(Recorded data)

_ _ _ _ _ _ _

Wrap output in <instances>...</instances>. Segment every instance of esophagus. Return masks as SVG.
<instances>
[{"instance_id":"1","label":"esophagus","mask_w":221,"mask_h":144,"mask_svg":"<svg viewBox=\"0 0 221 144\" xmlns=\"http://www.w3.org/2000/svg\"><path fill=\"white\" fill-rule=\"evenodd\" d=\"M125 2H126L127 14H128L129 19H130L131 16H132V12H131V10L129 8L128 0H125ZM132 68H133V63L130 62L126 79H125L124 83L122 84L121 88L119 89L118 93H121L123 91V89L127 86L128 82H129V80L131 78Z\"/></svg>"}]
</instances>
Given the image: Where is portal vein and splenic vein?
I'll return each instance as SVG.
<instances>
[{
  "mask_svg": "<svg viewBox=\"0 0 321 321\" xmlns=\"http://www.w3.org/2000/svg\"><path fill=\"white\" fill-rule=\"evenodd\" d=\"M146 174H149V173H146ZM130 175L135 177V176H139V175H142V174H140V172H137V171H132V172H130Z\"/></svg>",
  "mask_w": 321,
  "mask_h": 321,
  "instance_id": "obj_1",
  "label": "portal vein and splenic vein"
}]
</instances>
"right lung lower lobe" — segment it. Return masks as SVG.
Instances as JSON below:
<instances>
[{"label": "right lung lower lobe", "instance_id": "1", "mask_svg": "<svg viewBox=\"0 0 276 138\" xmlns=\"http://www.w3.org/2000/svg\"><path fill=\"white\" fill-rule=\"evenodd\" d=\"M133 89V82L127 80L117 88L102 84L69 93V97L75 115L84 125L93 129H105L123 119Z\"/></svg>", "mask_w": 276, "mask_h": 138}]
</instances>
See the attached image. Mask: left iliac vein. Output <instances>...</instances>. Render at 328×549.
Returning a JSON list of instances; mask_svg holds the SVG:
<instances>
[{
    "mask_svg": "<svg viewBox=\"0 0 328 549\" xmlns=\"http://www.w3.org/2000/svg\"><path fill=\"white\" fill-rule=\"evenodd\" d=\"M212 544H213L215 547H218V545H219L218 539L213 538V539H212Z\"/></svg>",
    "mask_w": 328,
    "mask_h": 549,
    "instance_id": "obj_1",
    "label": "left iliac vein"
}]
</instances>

_ _ _ _ _ _ _

What the exercise asks:
Your task is to write out the lines from the one with "See the attached" through the end of the records, exactly and with nothing added.

Output for this exercise:
See the attached image. Mask: left iliac vein. Output <instances>...</instances>. Render at 328×549.
Returning a JSON list of instances; mask_svg holds the SVG:
<instances>
[{
    "mask_svg": "<svg viewBox=\"0 0 328 549\" xmlns=\"http://www.w3.org/2000/svg\"><path fill=\"white\" fill-rule=\"evenodd\" d=\"M212 544H213L215 547H218V545H219L218 539L213 538V539H212Z\"/></svg>",
    "mask_w": 328,
    "mask_h": 549,
    "instance_id": "obj_1",
    "label": "left iliac vein"
}]
</instances>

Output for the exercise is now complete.